A Denny and Bonnybridge charity which has been providing free transport for cancer patients for over a decade is stepping up a gear this year.
Now, as well as reaching the major landmark of clocking up half a million miles for hundreds of patients, The Driving Force is now offering more services for people – including podiatry, chiropody and hairdressing in their own homes for those receiving radiotherapy and chemotherapy.
‘We have also just passed the half a million miles travelled mark’
They will also be able to take advantage of a range of therapies like massage, Reiki, aromatherapy and mindfulness, also in the comfort of their own homes.
Dr Bridget McCalister, The Driving Force secretary and founder, said: “We have just started to offer these complementary therapies – hairdressing, podiatry and manicures – to people in their own homes and we are keen as many people as possible know about us so we can help everyone who needs it.
“We have also just passed the half a million miles travelled mark.”
Since its formation 13 years ago, the charity has become an invaluable service to people who otherwise may struggle to attend their hospital or GP appointments.
A spokesperson for The Driving Force said: “Anybody with cancer, who is registered at either Bonnybridge, Banknock, Denny Cross, or Carronbank Health Centres, can use our drivers to take them to and from hospital appointments and treatment sessions for cancer.

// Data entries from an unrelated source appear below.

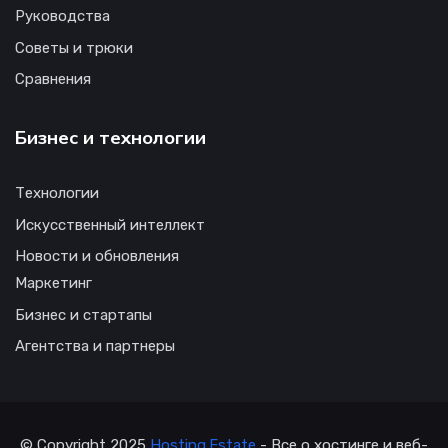
Руководства
Советы и трюки
Сравнения
Бизнес и технологии
Технологии
Искусственный интеллект
Новости и обновления
Маркетинг
Бизнес и стартапы
Агентства и партнеры
© Copyright 2025
Hosting.Estate
- Все о хостинге и веб-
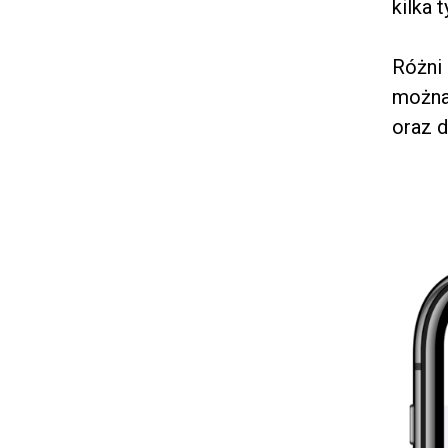
kilka 
Różni
można
oraz d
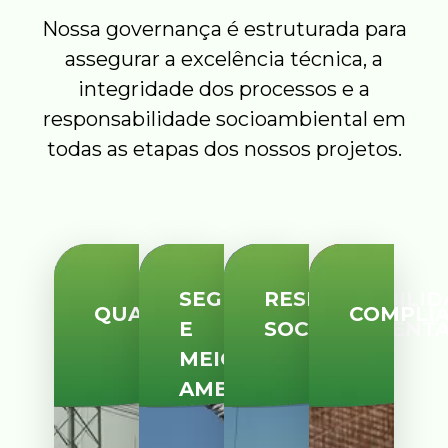
Nossa governança é estruturada para
assegurar a excelência técnica, a
integridade dos processos e a
responsabilidade socioambiental em
todas as etapas dos nossos projetos.
SEGURANÇA
RESPONSABILID
QUALIDADE
COMPLI
E
SOCIOAMBIENT
MEIO
AMBIENTE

“The service is free, people are collected from their homes, taken straight to the hospital and brought straight home. If they wish, a friend or relative can go with them. We have a wheelchair for the frail.
“On receiving their appointment people contact their doctor’s reception and leave their name and phone number. Once a day a coordinator contacts the surgeries and collects everyone’s details, then they phone the patients and find out the appointment times and any special requirements.
“The coordinator then finds a driver for each journey, and contacts the patient with the driver’s name and phone number – for use in emergencies. Shortly before the appointment the driver contacts the patient and arranges with them the time they need to be picked up.
“This means people know exactly who is taking them to hospital and when they need to be ready. On the day, the driver waits at the hospital and when the appointment is over takes the person straight home.”
It’s a simple and effective system, but it requires committed volunteer drivers to make it work.
“Hospital transport takes many patients in the same vehicle so people have a long, slow journey,” said a Driving Force spokesperson. “They have to wait until everyone has been seen before they can go home and can be out of the house most of the day, at a time when they are not well.
“There is not always room for a carer or friend to accompany them. People who travel with us have a much quicker, more comfortable journey, can go home when they are ready and will be able to take a friend if they wish.
“Our drivers ‘know the ropes’ and provide valuable reassurance. We aim to provide a free, friendly and reliable means of getting to and from hospital, and to make the experience as pleasant and stress-free as possible.”
Dr McCalister established The Driving Force in Bonnybridge after she heard of a similar scheme being operated in Lanarkshire.
She said: “I felt that this type of service would be very helpful in my area.”
A group of volunteers met for the first time in April 2005 and, for the next nine months, they applied for grants, arranged disclosures and trained volunteers before taking their first patient to hospital in January 2006.
Two years later they had enough volunteers and funds to expand to the neighbouring town of Denny and The Driving Force was named community project of the year in the Scottish Television’s Real Heroes Awards in 2014.
At the time, following the announcement of the awards shortlist, Taggart actor Alex Norton was filmed spending a day at the charity, working alongside local volunteer Roy Wardlaw.
Following a public vote, the organisation collected its award from actor Bill Paterson and sponsors RBS at a ceremony in Glasgow.
Dr McAllister said: “Everyone involved with the charity is thrilled we received this award. It has given us a real boost and is fantastic recognition of all the hard work our volunteers do.
“Just as importantly, it has raised our profile locally which is really crucial as we want to be able to help everyone in Bonnybridge and Denny who has cancer and needs our help.”
Elizabeth Partyka, of STV, said: “Congratulations to Driving Force for winning a much-deserved Scotland’s Real Heroes Award. The series has been a fantastic celebration of remarkable Scots who go the extra mile to improve the lives of others.”